Here are the results (in seconds) per operation (all of these are *10^-8 for comparing):
Iterations/Samples | 1000/10000 | 100000/1000 | 1000000/30 | 10000000/10 |
Custom Pack | 0.919 | 0.950 | 0.970 | 0.961 |
B.Conv Pack | 0.765 | 0.790 | 0.810 | 0.840 |
Direct Pack | 0.325 | 0.405 | 0.444 | 0.410 |
Acc & Cast | 0.309 | 0.388 | 0.419 | 0.407 |
Custom Unpack | 3.154 | 3.246 | 7.482 | 12.281 |
B.Conv Unpack | 2.150 | 4.395 | 10.574 | 10.479 |
Direct Unpack | 2.035 | 2.162 | 11.536 | 12.554 |
Direct Unsafe | 2.150 | 2.284 | 10.776 | 11.233 |
A & Cast Back | 2.004 | 2.125 | 12.084 | 10.882 |
Here are the raw numbers in any case (the top numbers are the total result of the sum all iterations and samples):
Iterations | 1000 | 100000 | 1000000 | 10000000 |
Samples | 10000 | 1000 | 30 | 10 |
Custom Pack | 0.0919455 | 0.9495634 | 0.2910572 | 0.9610064 |
Custom Unpack | 0.3154235 | 3.2461785 | 2.2447317 | 12.2807165 |
B.Conv Pack | 0.0764927 | 0.7899617 | 0.2430286 | 0.8400908 |
B.Conv Unpack | 0.2149990 | 4.3947272 | 3.1722101 | 10.4789114 |
Direct Pack | 0.0325352 | 0.4048323 | 0.1332875 | 0.4104641 |
Direct Unpack | 0.2034563 | 2.1618007 | 3.4606810 | 12.5544608 |
Direct Unsafe | 0.2150088 | 2.2842652 | 3.2328402 | 11.2327730 |
Acc & Cast | 0.0308669 | 0.3877108 | 0.1256066 | 0.4070876 |
A & Cast Back | 0.2004328 | 2.1245730 | 3.6251144 | 10.8822947 |
PER OPERATION | 1000*10000 | 100000*1000 | 1000000*30 | 10000000*10 |
Custom Pack | 9.1946E-09 | 9.4956E-09 | 9.7019E-09 | 9.6101E-09 |
B.Conv Pack | 7.6493E-09 | 7.8996E-09 | 8.1010E-09 | 8.4009E-09 |
Direct Pack | 3.2535E-09 | 4.0483E-09 | 4.4429E-09 | 4.1046E-09 |
Acc & Cast | 3.0867E-09 | 3.8771E-09 | 4.1869E-09 | 4.0709E-09 |
Custom Unpack | 3.1542E-08 | 3.2462E-08 | 7.4824E-08 | 1.2281E-07 |
B.Conv Unpack | 2.1500E-08 | 4.3947E-08 | 1.0574E-07 | 1.0479E-07 |
Direct Unpack | 2.0346E-08 | 2.1618E-08 | 1.1536E-07 | 1.2554E-07 |
Direct Unsafe | 2.1501E-08 | 2.2843E-08 | 1.0776E-07 | 1.1233E-07 |
A & Cast Back | 2.0043E-08 | 2.1246E-08 | 1.2084E-07 | 1.0882E-07 |
And the raw measurements:
https://gist.github.com/Alan-FGR/24b9b23ce8d7c777c2dd675cd14c6500
Conclusion: All the functions shown here can be considered high-performance when you take their differences into account.

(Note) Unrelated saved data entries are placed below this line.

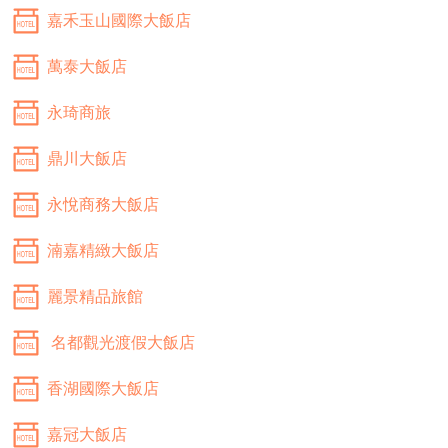
嘉禾玉山國際大飯店
萬泰大飯店
永琦商旅
鼎川大飯店
永悅商務大飯店
湳嘉精緻大飯店
麗景精品旅館
名都觀光渡假大飯店
香湖國際大飯店
嘉冠大飯店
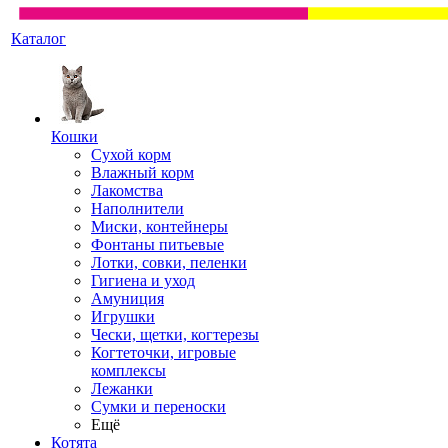
Каталог
Кошки
Сухой корм
Влажный корм
Лакомства
Наполнители
Миски, контейнеры
Фонтаны питьевые
Лотки, совки, пеленки
Гигиена и уход
Амуниция
Игрушки
Чески, щетки, когтерезы
Когтеточки, игровые
комплексы
Лежанки
Сумки и переноски
Ещё
Котята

The ‘Custom’ functions allow a better control over your individual bits and provide very decent performance. If you need fine control and want the absolutely best performance, direct bitwise operations and possibly unsafe code are the way to go. You could make a code generator for those functions. I like my old custom functions better because they are more elegant to use and the performance is just fine, but I don’t discard the possibility of using some direct functions too, especially since I’m trying to keep the bit packing ‘formats’ to a minimum in terms of variety.